Extracted page text data
◆ ◆ ◆ ◆ ◆
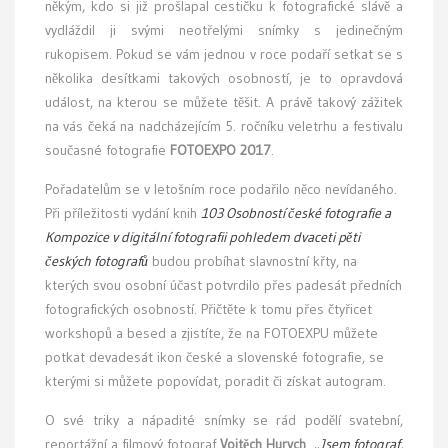
někým, kdo si již prošlapal cestičku k fotografické slávě a
vydláždil ji svými neotřelými snímky s jedinečným
rukopisem. Pokud se vám jednou v roce podaří setkat se s
několika desítkami takových osobností, je to opravdová
událost, na kterou se můžete těšit. A právě takový zážitek
na vás čeká na nadcházejícím 5. ročníku veletrhu a festivalu
současné fotografie
FOTOEXPO 2017
.
Pořadatelům se v letošním roce podařilo něco nevídaného.
Při příležitosti vydání knih
103 Osobností české fotografie a
Kompozice v digitální fotografii pohledem dvaceti pěti
českých fotografů
budou probíhat slavnostní křty, na
kterých svou osobní účast potvrdilo přes padesát předních
fotografických osobností. Přičtěte k tomu přes čtyřicet
workshopů a besed a zjistíte, že na FOTOEXPU můžete
potkat devadesát ikon české a slovenské fotografie, se
kterými si můžete popovídat, poradit či získat autogram.
O své triky a nápadité snímky se rád podělí svatební,
reportážní a filmový fotograf
Vojtěch Hurych
.
„Jsem fotograf,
◆ ◆ ◆ ◆ ◆
◆ ASSIGNED TASK ◆
Pictures do not belong in the copy. Repeat only the lines from the top of the records through the line containing "103 Osobností české fotografie a".

◆ ANSWER SPACE ◆
někým, kdo si již prošlapal cestičku k fotografické slávě a
vydláždil ji svými neotřelými snímky s jedinečným
rukopisem. Pokud se vám jednou v roce podaří setkat se s
několika desítkami takových osobností, je to opravdová
událost, na kterou se můžete těšit. A právě takový zážitek
na vás čeká na nadcházejícím 5. ročníku veletrhu a festivalu
současné fotografie
FOTOEXPO 2017
.
Pořadatelům se v letošním roce podařilo něco nevídaného.
Při příležitosti vydání knih
103 Osobností české fotografie a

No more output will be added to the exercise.